How does your colorful background inform your work and research in behavioral finance?

I talked earlier about how I traded stocks actively before I went back and finished my education. Most of my research has been on the behavior of individual investors. When I got started, I would reflect a lot. The first paper I wrote was about overconfidence and overtrading. I thought about how I had traded so much and how I was I so sure that I was right. That’s why I wrote about overconfidence.
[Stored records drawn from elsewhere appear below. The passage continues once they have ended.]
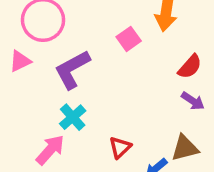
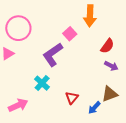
purple L-shape: (72, 69) -> (53, 55), moved
pink arrow: (50, 150) -> (18, 105), moved, turned 30

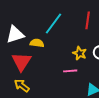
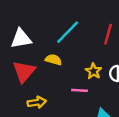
yellow semicircle: (37, 43) -> (53, 60), moved
yellow arrow: (22, 86) -> (37, 102), moved, turned 126

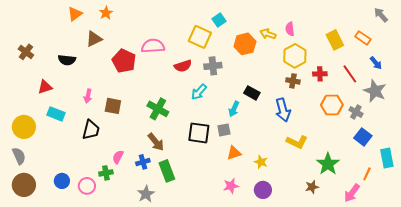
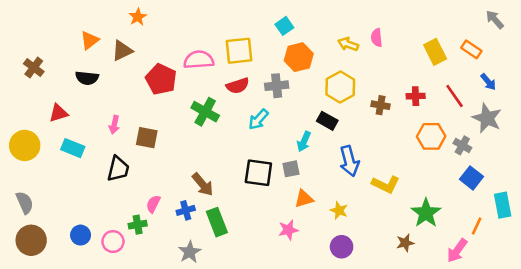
orange triangle: (75, 14) -> (90, 40), moved
yellow square: (200, 37) -> (239, 51), moved, turned -30
orange hexagon: (245, 44) -> (299, 57), moved
yellow hexagon: (295, 56) -> (340, 87), moved
green cross: (158, 109) -> (205, 112), moved
blue arrow: (283, 110) -> (349, 161), moved
yellow circle: (24, 127) -> (25, 145), moved
pink star: (231, 186) -> (288, 230), moved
The second paper I wrote was about holding onto losers and selling winners. I reflected back on my own experience, and realized I had done both of those things. I found it very hard to sell something for a loss and much easier to sell something else for a gain. It felt to me like that’s probably what most investors do. Sure enough, it is. I was able to document this by analyzing actual investor trading records. So I think I did benefit from having had a little life experience before I started doing my research.


How are investors their own worst enemy?

Individual investors who actively trade common stocks tend to make trading errors. Many investors don’t realize that they are trading against a professional or against a computer that belongs to and was programmed by a professional. Even though the investor might be smart, the professional investor is also smart, has been trading for years, and isn’t doing so in his or her spare time. For the professional, this is a full-time job, working with a team, and with access to a lot of information.
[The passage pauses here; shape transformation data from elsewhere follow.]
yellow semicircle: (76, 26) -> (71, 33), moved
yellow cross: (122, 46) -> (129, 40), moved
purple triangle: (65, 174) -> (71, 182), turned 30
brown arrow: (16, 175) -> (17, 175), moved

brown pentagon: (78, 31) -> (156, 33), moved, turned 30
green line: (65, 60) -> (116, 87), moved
Investors are their own worst enemy when they say, “Oh, I’m going to beat the professionals at their own game in my spare time.” It’s not that surprising that people don’t do well. As in my own case, many investors suffer from a lack of understanding and some overconfidence.

As an investor, you should buy and hold; don’t be an active trader. You’ve got to diversify. That eliminates a tremendous amount of risk. Keep your fees low. Fees are like the underside of the iceberg, often ignored but a real danger when it comes to long-term investing. Paying attention to fees will leave you with a lot more money in the long run. And, finally, in your taxable accounts, you should pay some attention to the tax consequences of your investment and trading policies.
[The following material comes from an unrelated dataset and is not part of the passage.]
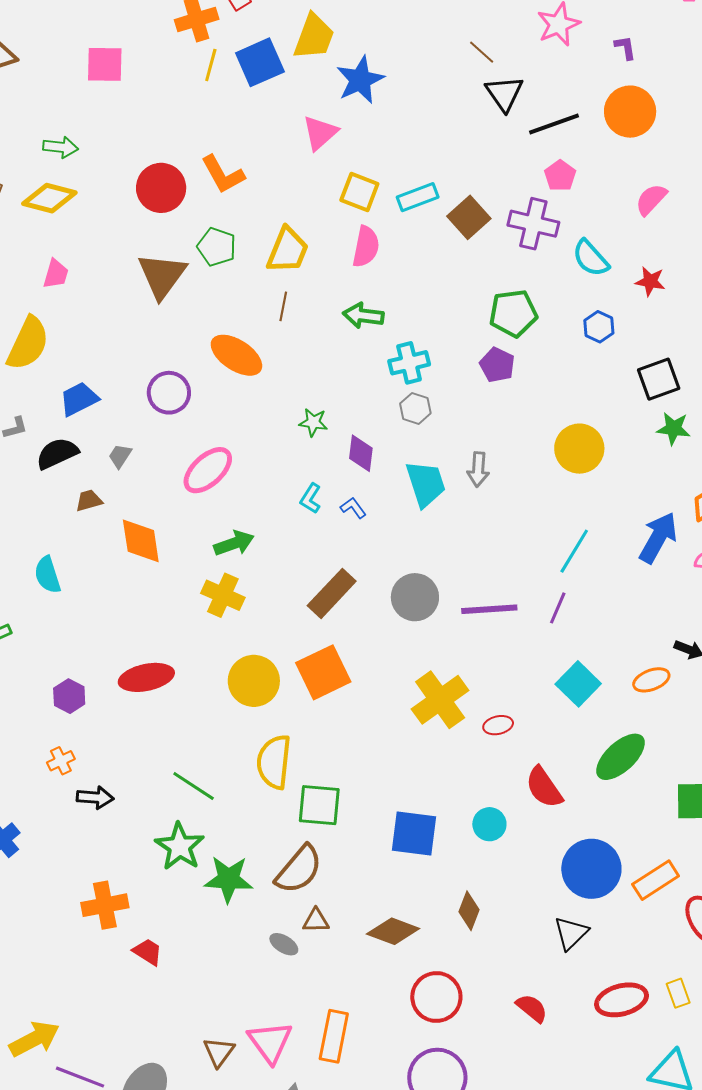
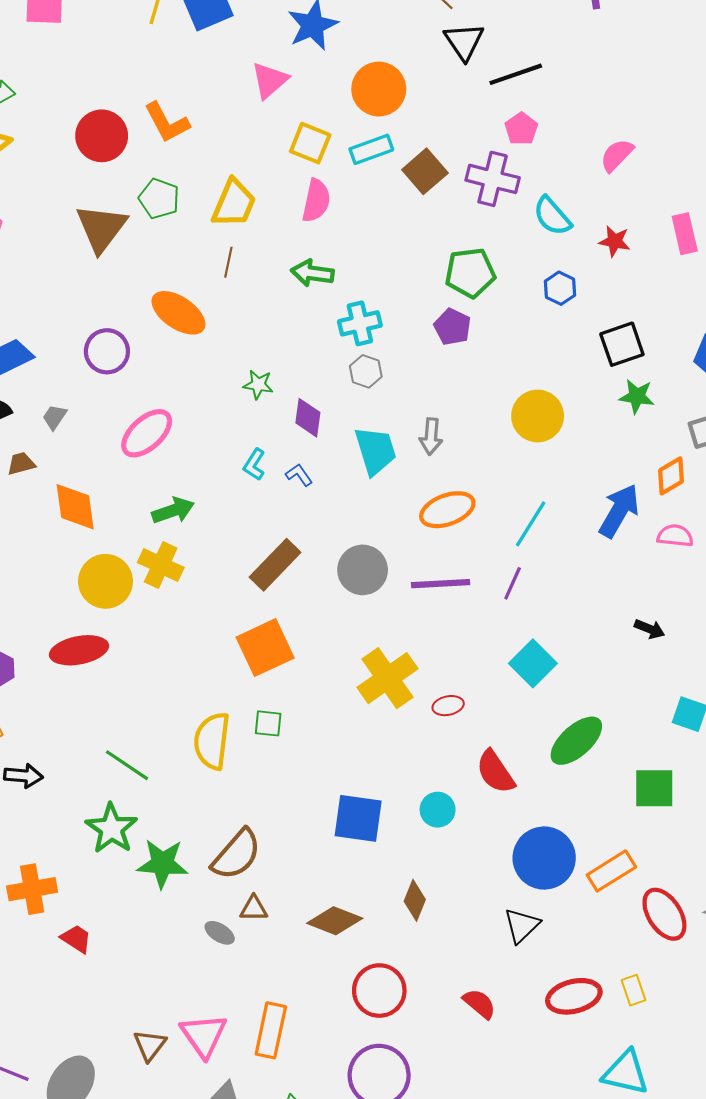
orange circle: (630, 112) -> (379, 89), moved
orange ellipse: (651, 680) -> (447, 510), moved, size x1.4
yellow circle: (254, 681) -> (105, 581), moved
green square: (319, 805) -> (268, 723), moved, size x0.6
What does it mean to save more tomorrow?

Save More Tomorrow isn’t my idea. [Behavioral economists] Richard Thaler and Shlomo Benartzi came up with this, and it is a great idea. People say you should save more, but what if you can’t live on anything less than what you have right now?

There are various ways to implement Save More Tomorrow. The variation I tend to recommend is to commit that the next time you get a raise, you’re going to put half your raise to savings and continue to do that every time you get a raise until you get up to your target saving level.

Saving more tomorrow doesn’t have to be when you get a raise nor does it have to be half of your raise. It could be the whole raise. This is a strategy that will help get you to where you want to go relatively painlessly.


Why should we believe that stocks will continue to go up in the long term?

The long-term rise in the market is not for sure. There is risk. If there were no risk whatsoever, then the potential reward would be a lot lower. When you invest, especially if you buy an all-market index fund, you’re basically investing in the economy. For a U.S. fund, you’re investing in the U.S. economy. Of course, most people should also diversify internationally.

There is some risk that over the next 30 years the economy won’t continue to grow and produce. But very likely, it will grow. The alternative at the other end of the risk spectrum is to buy Treasury bonds or inflation-protected Treasury bonds. However, for many young people, investing only in Treasuries can be risky because doing so is just not going to give enough of a return to provide enough money in retirement.

I think that as people get closer to retirement they should dial down the risk in their portfolio. How much risk you can take also depends on how much wealth you have.


Notes:
All investing is subject to risk and the possible loss of the money you invest.

Diversification does not ensure a profit or protect against a loss.

Professor Odean’s views are not necessarily Vanguard’s views.